Едва поезд остановился, нас повели к Дерибасу.
Он стоял в своем купе, одетый в кожаное пальто.
– Ну что? – спросил он, закуривая. – У вас два пути: на землю и под землю. Если вы говорите, кто вас подослал и кто рассказал вам про лед, вы идете по первому. Если не говорите – идете по второму. Tertium non datur, – добавил с чудовищным выговором.
Мы молчали.

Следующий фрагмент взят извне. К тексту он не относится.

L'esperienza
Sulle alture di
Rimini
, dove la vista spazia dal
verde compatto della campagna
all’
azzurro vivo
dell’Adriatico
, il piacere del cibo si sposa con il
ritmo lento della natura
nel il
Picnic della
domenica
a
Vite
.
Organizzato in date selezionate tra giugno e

Но наш магнит заговорил.
– Надумали? – продолжил он и почувствовал нас.
Его броня дала трещину.
– Мы пойдем по первому пути, – сказал я. – И ты пойдешь с нами. После того, как Лед разбудит твое сердце. Лед, который ждет тебя.
Он побледнел. Разум его снова стал бороться с сердцем. И уцепился за смех.

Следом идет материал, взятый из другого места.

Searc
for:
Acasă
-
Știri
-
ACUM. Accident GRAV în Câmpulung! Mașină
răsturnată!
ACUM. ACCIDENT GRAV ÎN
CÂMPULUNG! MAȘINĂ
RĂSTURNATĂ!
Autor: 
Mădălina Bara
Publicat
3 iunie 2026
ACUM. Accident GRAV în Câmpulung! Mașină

Дерибас нервно рассмеялся.
– Сережа! – позвал он.
В купе вошел молодой чекист.
– Слушай, что мне делать с этими петрушками? – спросил он с усмешкой, стараясь не смотреть на нас.
– Товарищ Дерибас, давайте я их допрошу. У меня и глухонемой заговорит.
– Может, они и впрямь чекалдыкнутые? Лед, едрена вошь… Где этот ваш лед?